Arriving from Colima, Maria Elena and the two girls with her, Madelina and Lucia, were smart enough to figure out that the knife-wielding boys were interested in girls for one reason and one reason only. In order to avoid being preyed upon, the girls manufactured a story about how they had been sent away from their previous institution because all three had been diagnosed as HIV positive. To their amazement, the ruse worked. It turned out that the devil-may-care gangster wannabes who weren’t afraid of drugs or guns or knives or each other were deathly afraid of AIDS. The new arrivals were pretty much left to themselves. The three girls had survived by sticking together, by speaking only to one another, and by making themselves invisible.

Maria Elena tried hiding out in silence now, avoiding Señora Duarte’s question and piercing gaze with a simple shrug rather than a verbal reply.

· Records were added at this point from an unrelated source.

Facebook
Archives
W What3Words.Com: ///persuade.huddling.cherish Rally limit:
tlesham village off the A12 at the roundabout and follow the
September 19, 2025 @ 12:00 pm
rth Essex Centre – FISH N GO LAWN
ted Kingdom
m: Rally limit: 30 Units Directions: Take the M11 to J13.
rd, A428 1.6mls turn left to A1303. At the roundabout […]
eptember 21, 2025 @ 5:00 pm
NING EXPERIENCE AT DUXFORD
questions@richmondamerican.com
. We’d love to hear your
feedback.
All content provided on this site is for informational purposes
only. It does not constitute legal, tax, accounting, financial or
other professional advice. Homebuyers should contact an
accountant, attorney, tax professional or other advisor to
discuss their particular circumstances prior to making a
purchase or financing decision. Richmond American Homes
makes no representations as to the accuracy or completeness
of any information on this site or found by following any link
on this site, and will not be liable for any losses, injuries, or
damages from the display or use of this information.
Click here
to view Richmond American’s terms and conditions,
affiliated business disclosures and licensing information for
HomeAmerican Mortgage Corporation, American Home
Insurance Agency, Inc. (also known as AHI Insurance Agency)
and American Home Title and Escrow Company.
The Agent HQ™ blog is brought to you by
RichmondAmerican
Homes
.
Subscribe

“You’re wrong there,” the señora said, pulling her reading glasses down onto her sharp nose. She glared through them at a stack of papers on the desk in front of her. “You really are lucky. It would seem you have a patron,” she continued, “a benefactor in the States who has arranged for you to come live with him and his wife and go to school.”

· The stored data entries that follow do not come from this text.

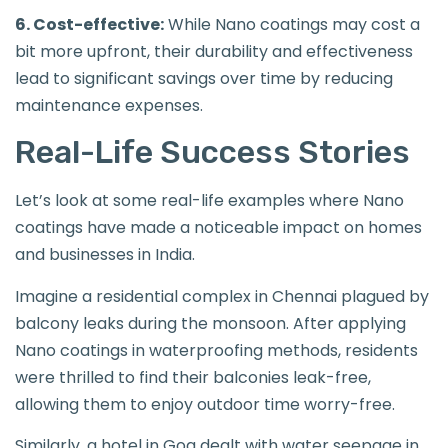
6. Cost-effective:
While Nano coatings may cost a
bit more upfront, their durability and effectiveness
lead to significant savings over time by reducing
maintenance expenses.
Real-Life Success Stories
Let’s look at some real-life examples where Nano
coatings have made a noticeable impact on homes
and businesses in India.
Imagine a residential complex in Chennai plagued by
balcony leaks during the monsoon. After applying
Nano coatings in waterproofing methods, residents
were thrilled to find their balconies leak-free,
allowing them to enjoy outdoor time worry-free.
Similarly, a hotel in Goa dealt with water seepage in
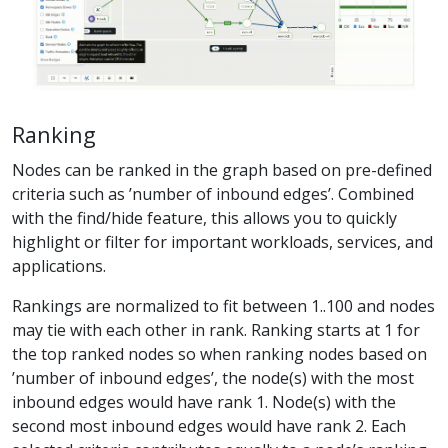
Ranking
Nodes can be ranked in the graph based on pre-defined
criteria such as ’number of inbound edges’. Combined
with the find/hide feature, this allows you to quickly
highlight or filter for important workloads, services, and
applications.
Rankings are normalized to fit between 1..100 and nodes
may tie with each other in rank. Ranking starts at 1 for
the top ranked nodes so when ranking nodes based on
’number of inbound edges’, the node(s) with the most
inbound edges would have rank 1. Node(s) with the
second most inbound edges would have rank 2. Each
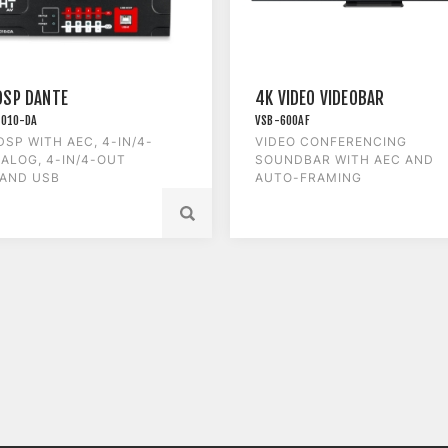
DSP DANTE
4K VIDEO VIDEOBAR
1010-DA
VSB-600AF
DSP WITH AEC, 4-IN/4-
VIDEO CONFERENCING
ALOG, 4-IN/4-OUT
SOUNDBAR WITH AEC AND
 AND USB
AUTO-FRAMING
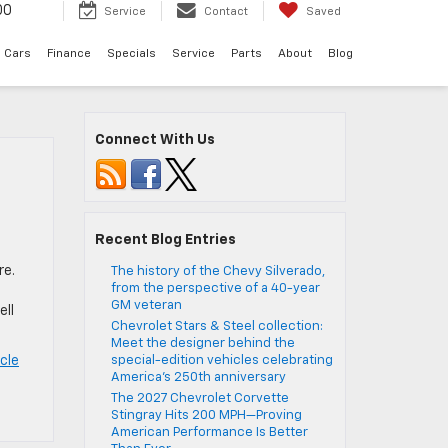
00
Service
Contact
Saved
 Cars
Finance
Specials
Service
Parts
About
Blog
Connect With Us
Recent Blog Entries
re.
The history of the Chevy Silverado,
from the perspective of a 40-year
GM veteran
ell
Chevrolet Stars & Steel collection:
Meet the designer behind the
cle
special-edition vehicles celebrating
America’s 250th anniversary
The 2027 Chevrolet Corvette
Stingray Hits 200 MPH—Proving
American Performance Is Better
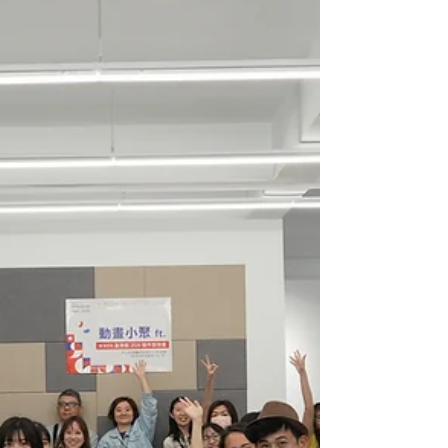
attracte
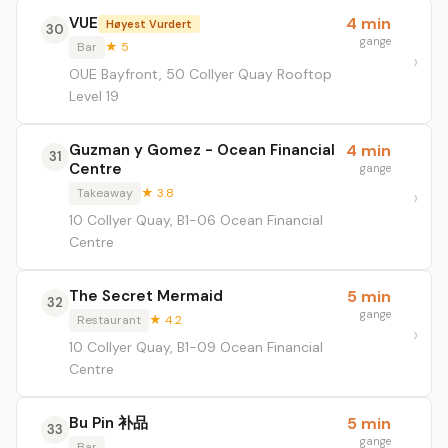
VUE
4 min
Høyest Vurdert
30
gange
Bar
★ 5
OUE Bayfront, 50 Collyer Quay Rooftop
Level 19
Guzman y Gomez - Ocean Financial
4 min
31
Centre
gange
Takeaway
★ 3.8
10 Collyer Quay, B1-06 Ocean Financial
Centre
The Secret Mermaid
5 min
32
gange
Restaurant
★ 4.2
10 Collyer Quay, B1-09 Ocean Financial
Centre
Bu Pin 补品
5 min
33
gange
Bar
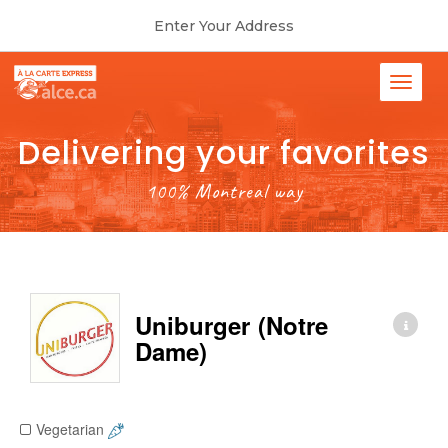
Enter Your Address
Delivering your favorites
100% Montreal way
Uniburger (Notre
Dame)
Vegetarian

Maria Elena’s jaw dropped. Once she had loved school. She had wanted to grow up and become a teacher, but the last time she had actually attended school had been three years earlier in the orphanage. In Colima, there had been a few classrooms, fewer teachers, and even fewer books, but at El Asilo Seguro no one bothered to pretend that they intended to reform or educate their charges. Maria Elena’s heart beat fast at this first tiny glimmer of hope. Perhaps her long-abandoned dream was possible after all. It was strange that she hadn’t been consulted about these arrangements in advance, but still…

“I have examined the papers,” Señora Duarte went on. “Everything appears to be in order. You are to catch the bus from Hermosillo to Nogales this afternoon. The ticket is right here, as is your passport and identification card. You’ll find some money here as well, enough so you’ll be able to buy food and water for your journey. You will be picked up at the bus station in Nogales and taken from there to your new home.”

Maria Elena’s head teemed with questions. She had heard some of the older kids talking about passports and identification cards. Legal ones were very difficult to come by, and forged ones were obtainable only by those with enough money to pay the price. What would happen to her if she reached the border and for some reason her paperwork wasn’t in order? And how would she know this person—this kind stranger—who was supposed to meet her in far-off Nogales?

“But…” she began aloud.

Señora Duarte’s disapproving frown silenced her. “Certainly you wouldn’t be so foolish as to turn down such an opportunity!” she declared.

“No, señora,” Maria Elena murmured in agreement. “I would not.”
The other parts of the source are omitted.